Module naming Description OMAS OMES OMIS OMVS
moduleName-api Client java interface(s), property beans and rest beans. CP CP CP P
moduleName-client Java client implementation. CP C C N
moduleName-topic-connectors Java connectors for sending and receiving events. OCP N N N
moduleName-server Server-side REST and event management implementation. P P P P
moduleName-spring Server-side REST API. P P P P

Key:

  • CP - Required and runs in external clients plus in the OMAG Server Platform.
  • C - Required and runs in external clients.
  • P - Required and runs in the OMAG Server Platform.
  • OCP - Optional and when provided runs in external clients plus in the OMAG Server Platform.
  • N - Not implemented/needed.

The modules for each registered service that need to run in the OMAG Server Platform are delivered in their own jar that is available to the OMAG Server Platform via the CLASSPATH. Inside the registered service's spring jar are one or more REST APIs implemented using Spring Annotations. On start up, the OMAG Server Platform issues a Component Scan to gather details of its REST APIs. This process loads the spring module which in turn loads the server and api modules of registered services it finds and they are initialized as part of the platform's capabilities and are callable via the platform's root URL and port. The client module of an OMAS is loaded by an OMES, OMIS or OMVS registered service that is dependent on the OMAS to get access to open metadata.

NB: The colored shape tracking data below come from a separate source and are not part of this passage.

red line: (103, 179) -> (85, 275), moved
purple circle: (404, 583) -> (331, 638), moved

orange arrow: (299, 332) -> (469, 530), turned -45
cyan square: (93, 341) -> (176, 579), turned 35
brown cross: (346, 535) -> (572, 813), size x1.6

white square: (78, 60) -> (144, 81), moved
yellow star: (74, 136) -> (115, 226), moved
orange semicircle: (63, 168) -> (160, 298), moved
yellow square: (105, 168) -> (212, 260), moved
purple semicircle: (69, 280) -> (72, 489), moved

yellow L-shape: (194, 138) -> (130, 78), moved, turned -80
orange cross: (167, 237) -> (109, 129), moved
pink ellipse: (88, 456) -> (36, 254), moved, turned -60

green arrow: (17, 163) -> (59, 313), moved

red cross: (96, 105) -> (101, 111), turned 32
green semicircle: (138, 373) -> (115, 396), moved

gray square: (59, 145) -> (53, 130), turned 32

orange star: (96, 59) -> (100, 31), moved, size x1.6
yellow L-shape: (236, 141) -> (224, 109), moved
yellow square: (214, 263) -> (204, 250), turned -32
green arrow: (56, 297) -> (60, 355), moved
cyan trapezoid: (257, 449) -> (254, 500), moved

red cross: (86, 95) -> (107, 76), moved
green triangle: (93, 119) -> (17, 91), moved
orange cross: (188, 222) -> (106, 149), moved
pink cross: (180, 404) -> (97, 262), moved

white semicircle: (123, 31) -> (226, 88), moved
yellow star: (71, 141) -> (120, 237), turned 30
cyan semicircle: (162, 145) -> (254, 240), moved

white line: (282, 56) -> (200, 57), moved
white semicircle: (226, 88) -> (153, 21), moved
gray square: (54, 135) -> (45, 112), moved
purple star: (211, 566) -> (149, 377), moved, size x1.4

The best guide for building registered services are the existing implementations found in egeria.git. You can see the way the code is organized and the services that they depend on.

Summary

Egeria is designed to simplify the effort necessary to integrate different technologies so that they can actively share and consume metadata from each other.

It focuses on providing five types of integration interfaces.

  • Connectors that translate between third party APIs and open metadata APIs. These connectors are hosted in the Egeria servers and support the active exchange of metadata with these technologies.
  • Connectors for accessing popular type of data sources that also retrieve open metadata about the data source. This allows applications and tools to understand the structure, meaning, profile, quality and lineage of the data they are using.
  • Java clients for applications to call the Open Metadata Access Service (OMAS) interfaces, each of which are crafted for particular types of technology. These interfaces support both synchronous APIs, inbound event notifications and outbound asynchronous events.
  • REST APIs for the Egeria Services. These include the access services, admin services and platform services.